いくらで人は人でなくなるか

 内外の政治に通じた政治学者でも、最近物忘れがひどいお年寄りでも、一票は一票。民主主義というシステムは、この原則にこそ立っている。20才を越えればどんな人も、「政治的判断ができる」という点では平等だとされているわけである。
 ただし、いわゆる塀の中の人々や公民権停止中の人は別として、政治的な「判断能力がない」とされる人々がいる。裁判所によって財産処分権を奪われ後見人が選任された、いわゆる禁治産者である。彼または彼女は、大人でありながら、私的所有を基礎とするこの社会において、いわば基本的な「人格」をもたないと判定される。
 一方、刑事事件については、少年法適用年齢を越えればどんな人も「善悪の判断ができる」ということになっているのだが、ただしここでも、ご承知のように、その「判断ができない」とされる人々がいる。
 人を殺しても、時には罪にならない。といういい方は穏当ではないが、善悪の「判断能力がない」と判定されれば無罪になる場合があるわけだ。もちろん、殺人者にとって、無罪は大変有り難いことである。というか、これ以上有り難いことはない。だから、精神鑑定を要求して無罪を主張してきた弁護士などは、それを「勝ち取った」といったりするのである。けれども、裁判所が無罪の判決を出したのは、この人は行為責任を伴う「人格」主体ではない、と判定したからである。
 刑事法が専門の佐藤直樹氏は、「刑法上、理性的人間像は、近代になって成立したものだ」が、人間とは自ら自由に判断できる個人だという「その建前が今、限界に来ている」と指摘した上で、「精神障害者を裁判を受ける権利から排除し、『人間』と見なしていない」刑法39条の削除を打ち出しているという(個々の事例は情状判断の中でくみ取ればよいと)。(朝日新聞9日夕刊)
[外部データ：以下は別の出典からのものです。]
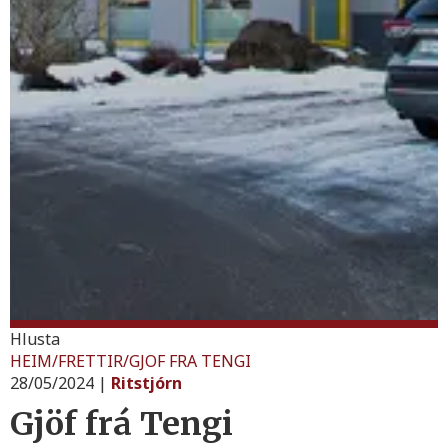
Hlusta
HEIM
/
FRETTIR
/
GJOF FRA TENGI
28/05/2024
|
Ritstjórn
Gjöf frá Tengi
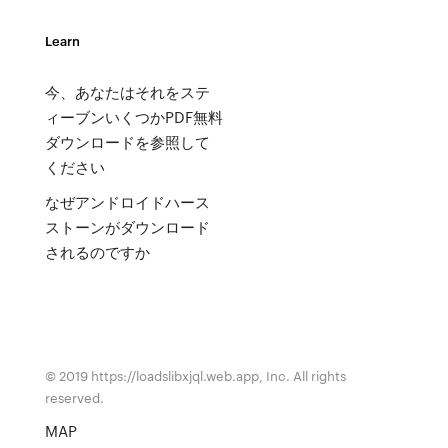
Learn
今、あなたはそれをステ
ィーブンいくつかPDF無料
ダウンロードを参照して
ください
なぜアンドロイドハース
ストーンがダウンロード
されるのですか
© 2019 https://loadslibxjql.web.app, Inc. All rights
reserved.
MAP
 もちろん、禁治産者も刑法39条適用者も、民法上刑法上の社会的「人格」を奪われても、基本的な「人権」を奪われるわけではないが、では社会的「人格」を奪われた後の「人権」とはどのようにイメージされるのか、またその境界はどこら辺りにあるのだろうか。これは、「人間」というもののイメージに関わる問題である。
 かつて、女性を殺してその肉を調理して食べた男がいた。彼は無罪となって強制入院−強制送還させられたが、結局それほど期間をおかずに退院したという記憶がある。おそらく病院内の言動には、<異常>であるという兆候が見られなかったのであろう。思うにそれは、<治った>ということではなかっただろう。
 もし彼が人を殺しただけだったなら、当然有罪になった。けれども、食肉という行為は、裁判官の「人格存在=人間」イメージを越えていたのだと思われる。もちろんそれは、裁判官の個人的なイメージではなく、現在社会の共同イメージに他ならない。ちなみに、医師の<鑑定>といっても、別の基準があるわけではなく、その机には、社会の共同イメージを整理したリストがあるだけである。
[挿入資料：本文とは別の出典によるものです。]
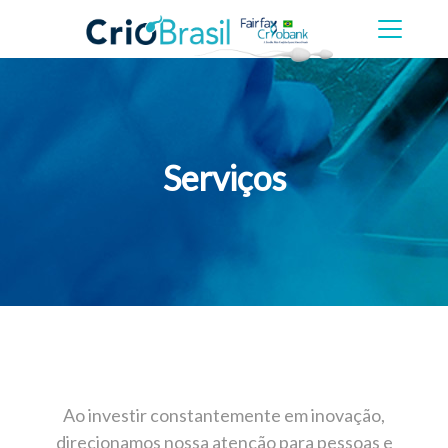
Serviços
Ao investir constantemente em inovação,
direcionamos nossa atenção para pessoas e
 幼い孫の名前を思い出せなくても、選挙権を認められる程度には充分「人」である。幼いわが子を殺しても、有罪判決を下される程度には充分「人」である。しかし、時に人は、「人」とは認められないことがある。
 とはいえ私は、例えば人を殺しても時に無罪になるのは不当だ、などといおうとしているのではない。また、例えば、有罪になると選挙権は奪われるが、判断能力がないとして無罪となると、逆に選挙権は奪われない、というような不思議な事態が起こるのかどうか。そういったことについても、吟味する能力も知識もないし、さしあたり興味はない。
 ただ私は、どんな社会にも「人」についての一定の共同イメージがあり、それを越えると、「人」として認められなくなり、社会的「人格」を奪われる・・・という、そのことを確認した上で、実は、次の実験を期待したかったのである。

 刑法に関して、無罪となるひとつの限界は、「人肉を喰う」ということにあるらしいということが、かの勇敢な食人者S氏によって明らかにされた。そこで、禁治産者に関しても、勇敢に限界に挑戦する者が現れることを、私は期待しているのである。・・・数万円程度では全く話にならないので、私にはとうてい挑戦資格がない。誰か、せめて10億円できれば100億円程度の札束を用意して、山谷か釜が崎、その他どこでもよいが、そういったところへ行き、札束の帯封を切って全額を撒き散らしてみてほしい。果たして、素晴らしく慈悲深い「人」だと<神聖>視されるか、それともあわてて家族親類から禁治産者の<申請>が出されるか。「人」が「人」でなくなる境は、果たして幾ら位なのだろうか。